“They were already staring.”
“That doesn’t help.”
“It helps me,” he said. “Makes me feel less rude.”
I laughed before I meant to.
He took my hands. He moved with me instead of around me. He spun the chair once, then again—slower the first time and faster the second after he saw I wasn’t afraid. He grinned like we were getting away with something.
“For the record,” I said, “this is insane.”
“For the record, you’re smiling.”
When the song ended, he wheeled me back to my table.
I asked, “Why did you do that?”
He shrugged, but there was a hint of nerves in it.
“Because nobody else asked.”
After graduation season, my family moved away for extended rehab, and whatever chance there was of seeing him again disappeared with it.

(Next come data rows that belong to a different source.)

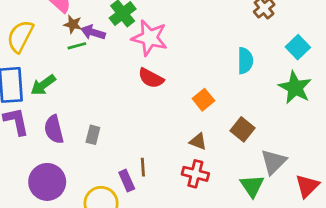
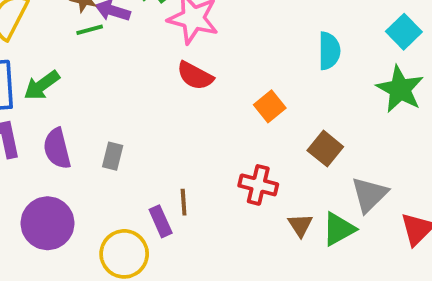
brown triangle: (198, 141) -> (300, 225), moved, turned 36
red cross: (195, 174) -> (258, 185), moved
green triangle: (252, 186) -> (339, 229), turned 35

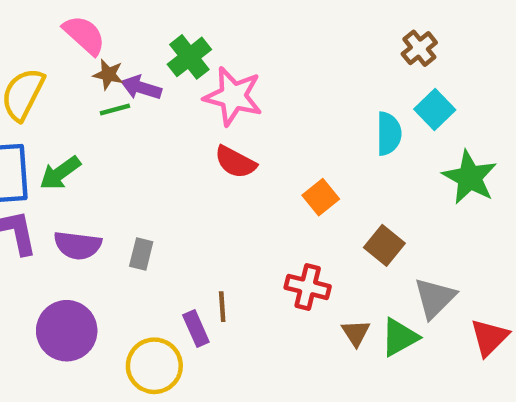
cyan square: (404, 32) -> (435, 110), moved
purple semicircle: (57, 149) -> (78, 245), turned -69

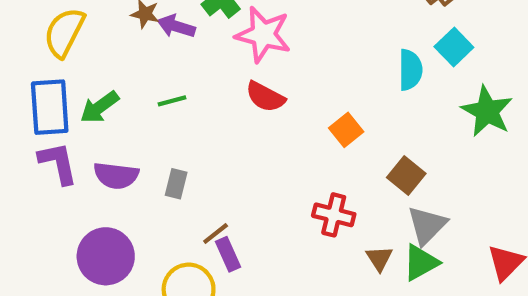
green line: (115, 110) -> (172, 101), moved
gray triangle: (435, 298) -> (427, 225), moved
brown line: (222, 307) -> (216, 234), moved, turned 56

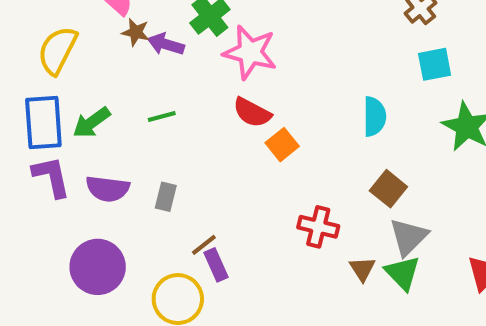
cyan square: (454, 47) -> (435, 64), turned 33
cyan semicircle: (410, 70) -> (374, 116), moved
orange square: (346, 130) -> (282, 145), moved
green triangle: (421, 263) -> (402, 273), turned -45

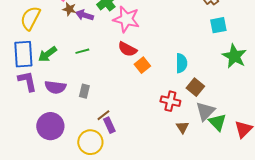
cyan semicircle: (374, 116) -> (181, 63), moved
red cross: (318, 227) -> (170, 101), moved
green triangle: (402, 273) -> (217, 122), moved

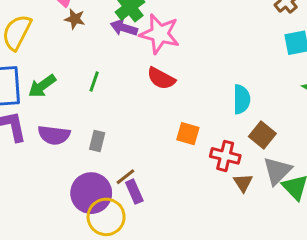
purple arrow: (84, 15) -> (124, 28), moved
green line: (82, 51) -> (94, 81), turned -56
orange square: (142, 65) -> (188, 134), moved, turned -35
purple circle: (50, 126) -> (91, 193), moved
brown triangle: (182, 127) -> (243, 183), moved

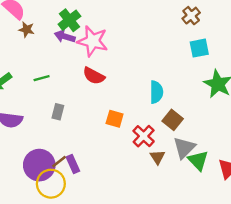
green line: (94, 81) -> (42, 78), turned 56
gray rectangle: (97, 141) -> (58, 112), moved
red cross: (225, 156) -> (144, 136), turned 30
brown line: (125, 177) -> (59, 162), moved

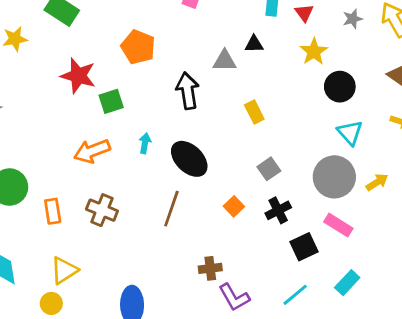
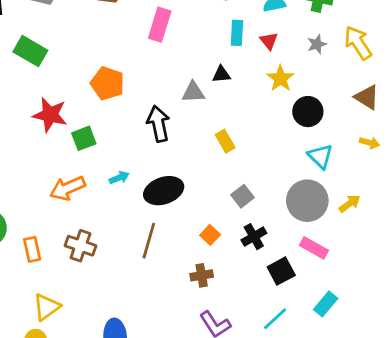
cyan arrow: (145, 143) -> (119, 178), turned 60
black ellipse: (189, 159) -> (164, 191), turned -60
brown cross: (210, 268) -> (202, 275), moved

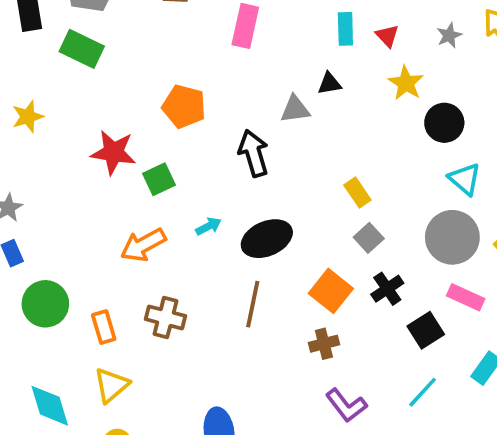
green rectangle: (30, 51) -> (82, 49), moved
yellow rectangle: (225, 141) -> (357, 192), moved
orange square: (210, 235) -> (331, 291), size x1.6
yellow triangle: (46, 307) -> (111, 385), moved

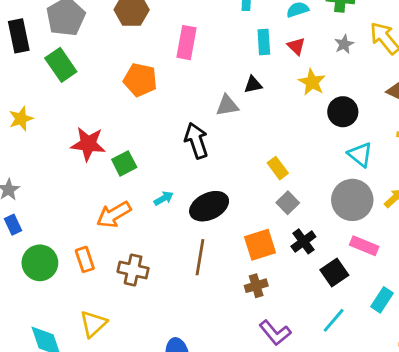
green rectangle: (82, 49) -> (61, 65), turned 32
orange pentagon: (184, 106) -> (140, 80), moved
orange square: (331, 291) -> (260, 245), turned 36
orange rectangle: (104, 327) -> (85, 259), moved

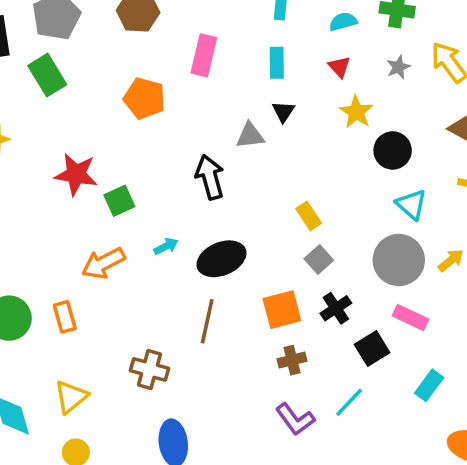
cyan rectangle: (264, 42) -> (277, 63), moved
black triangle: (253, 85) -> (283, 111), turned -48
brown cross: (133, 270) -> (149, 370), moved
brown cross: (256, 286) -> (292, 360), moved
cyan line: (334, 320) -> (349, 402), moved

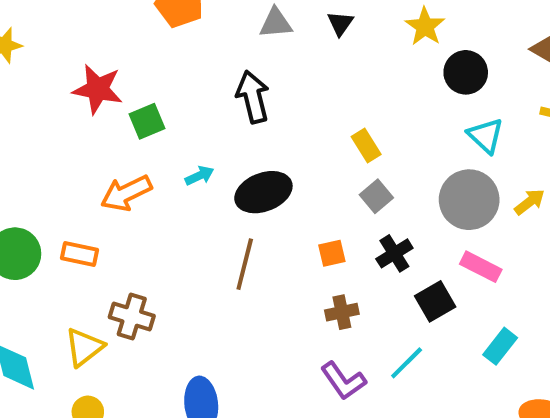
gray triangle: (250, 136) -> (276, 23), moved
orange square: (282, 310) -> (332, 253), size x0.6
orange rectangle: (65, 317) -> (79, 254), turned -64
brown cross: (149, 370) -> (132, 316), moved

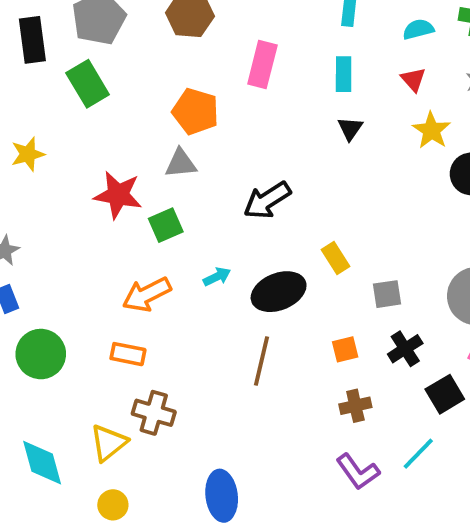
gray triangle: (276, 23) -> (181, 163), moved
black arrow: (253, 97) -> (267, 200), turned -108
yellow rectangle: (366, 145) -> (336, 258), moved
gray square: (376, 196) -> (387, 294), turned 32
orange rectangle: (79, 254) -> (128, 354), moved

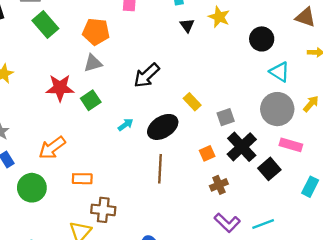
green rectangle: (88, 84) -> (45, 25), moved
yellow star: (431, 130) -> (219, 17), moved
orange arrow: (147, 294) -> (52, 148), moved
black cross: (405, 349) -> (242, 147), size x1.5
cyan line: (418, 454) -> (263, 224), moved, turned 35

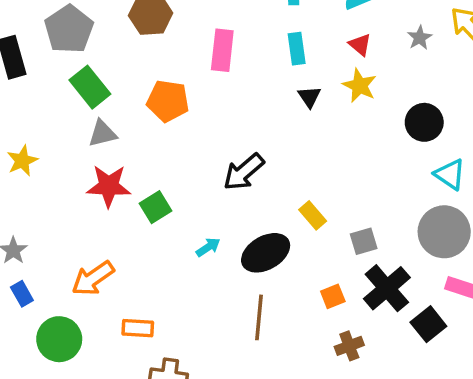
gray triangle: (93, 63) -> (102, 134), moved

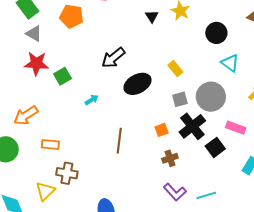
gray triangle: (102, 134) -> (34, 34), turned 42
yellow rectangle: (313, 215) -> (175, 69), moved
gray circle: (444, 232) -> (211, 97), moved
black ellipse: (266, 253) -> (137, 84), moved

I spent two years moving between surgeries and rehab. I learned how to transfer without falling. I learned how to walk short distances with braces. Then longer ones without them. I learned how quickly people mistake survival for healing.

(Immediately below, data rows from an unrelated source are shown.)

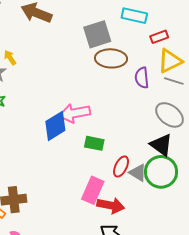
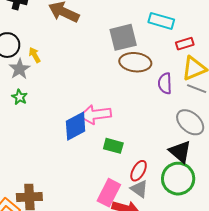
gray triangle: (138, 173) -> (139, 189), moved

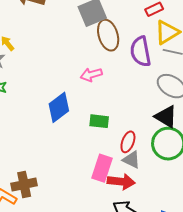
brown ellipse: (135, 62) -> (108, 35), turned 76
purple semicircle: (165, 83) -> (141, 52), size x1.4
pink arrow: (95, 114) -> (91, 75), moved, size x0.7

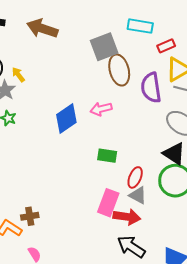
blue diamond: (59, 107) -> (66, 118), moved
brown cross: (24, 185) -> (30, 216), size x0.7

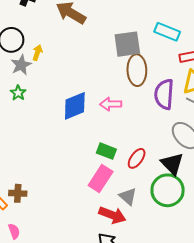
yellow arrow: (18, 75) -> (37, 53), turned 42
red ellipse: (135, 177) -> (137, 158), moved
pink rectangle: (108, 203) -> (101, 178), moved

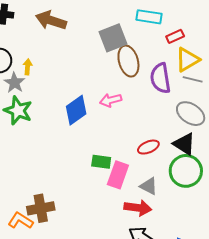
green star: (18, 93) -> (18, 110), size x1.8
green rectangle: (106, 151) -> (101, 162), moved
red ellipse: (137, 158) -> (148, 147), turned 45
brown cross: (18, 193) -> (41, 208), size x1.5

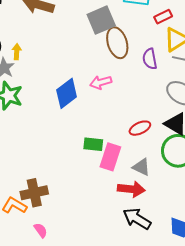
purple semicircle: (160, 78) -> (150, 59), size x0.7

I also learned how poorly most buildings serve the people inside them.
College took me longer than everyone else I knew. I studied design because I was angry, and anger turned out to be useful. I worked through school. Took drafting jobs nobody wanted. Fought my way into firms that liked my ideas far more than they liked my limp. Years later, I started my own company because I was tired of asking permission to create spaces people could actually use.
By fifty, I had more money than I ever expected, a respected architecture firm, and a reputation for turning public spaces into places that didn’t quietly exclude people.
Then, three weeks ago, I walked into a café near one of our job sites and spilled hot coffee all over myself.